The most read pieces of the year on Financial Technology Laboratories social media.Virtual Bond Trading Assistant

A FEW trends emerge from the list of the ten most-read posts of 2017. The theme of artificial intelligence remains top of mind for our readers; predictions for the future of fixed income markets, and technology’s impact on e-trading platforms. There are a few articles that were on the list from our own blog that highlights how to select a bond calculator vendor and AI’s impact on fixed income marketing including our own virtual bond trading skill, BondTrack.
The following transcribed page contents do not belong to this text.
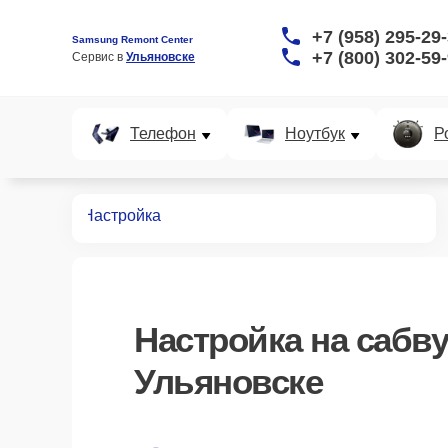
+7 (958) 295-29
Samsung Remont Center
+7 (800) 302-59
Сервис в 
Ульяновске
Телефон
Ноутбук
Р
абвуферов
Настройка
Настройка
на сабв
Ульяновске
The top post, however, is how e-trading is picking up the pace in the corporate bond market.

We enjoy bringing you information that you find relevant in our industry and look forward to serving you with impactful information in 2018.

  1. E-trading picks up pace in corporate bond market – Latest research from Greenwich Associates shows electronic trading continues to grow as providers add data and analytics tools to draw in investors.
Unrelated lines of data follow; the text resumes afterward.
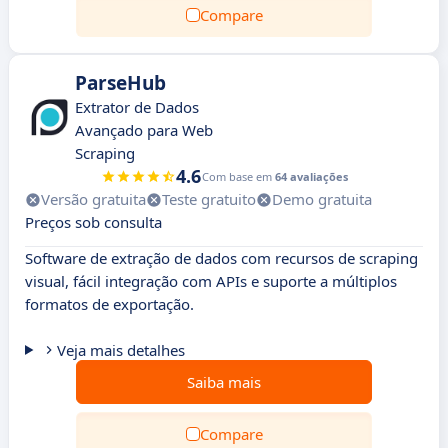
Compare
ParseHub
Extrator de Dados
Avançado para Web
Scraping
4.6
Com base em
64 avaliações
Versão gratuita
Teste gratuito
Demo gratuita
Preços sob consulta
Software de extração de dados com recursos de scraping
visual, fácil integração com APIs e suporte a múltiplos
formatos de exportação.
Veja mais detalhes
Saiba mais
Compare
  2. Regulators Can’t Keep Up With Wall Street’s Robot Invasion – The technologies revolutionizing Wall Street have left Washington regulators playing a perpetual game of catch up.
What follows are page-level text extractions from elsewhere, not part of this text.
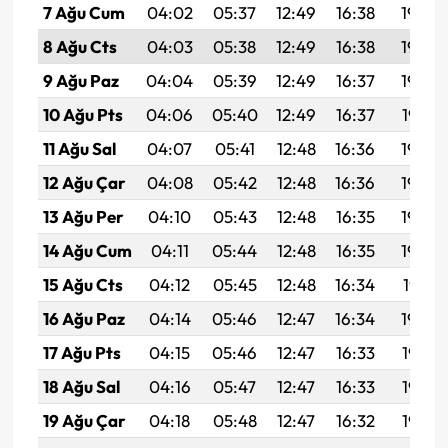
7 Ağu Cum
04:02
05:37
12:49
16:38
19:50
8 Ağu Cts
04:03
05:38
12:49
16:38
19:49
9 Ağu Paz
04:04
05:39
12:49
16:37
19:48
10 Ağu Pts
04:06
05:40
12:49
16:37
19:47
11 Ağu Sal
04:07
05:41
12:48
16:36
19:46
12 Ağu Çar
04:08
05:42
12:48
16:36
19:44
13 Ağu Per
04:10
05:43
12:48
16:35
19:43
14 Ağu Cum
04:11
05:44
12:48
16:35
19:42
15 Ağu Cts
04:12
05:45
12:48
16:34
19:41
16 Ağu Paz
04:14
05:46
12:47
16:34
19:39
17 Ağu Pts
04:15
05:46
12:47
16:33
19:38
18 Ağu Sal
04:16
05:47
12:47
16:33
19:37
19 Ağu Çar
04:18
05:48
12:47
16:32
19:35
  3. How Does Artificial Intelligence Apply to Fintech? – Artificial Intelligence (AI) is making unending waves, both positive and negative.
  4. Big data touted as next key to unlock fixed-income trading – Data analytics firms could be one of the prime beneficiaries of poor liquidity in fixed-income markets, as investors look for new tools to help them trade bonds in meaningful size.
  5. Sebi issues new framework to deepen corporate bond market – Liquidity in secondary market for corporate bonds will be increased by minimal number of ISINs.
  6. 10 bold predictions about the financial advice industry’s future – InvestmentNews invited its 40 Under 40 winners to a think-tank event in New York in June called “The Future of Our Business by the Future of Our Business,” sponsored by Fidelity Investments.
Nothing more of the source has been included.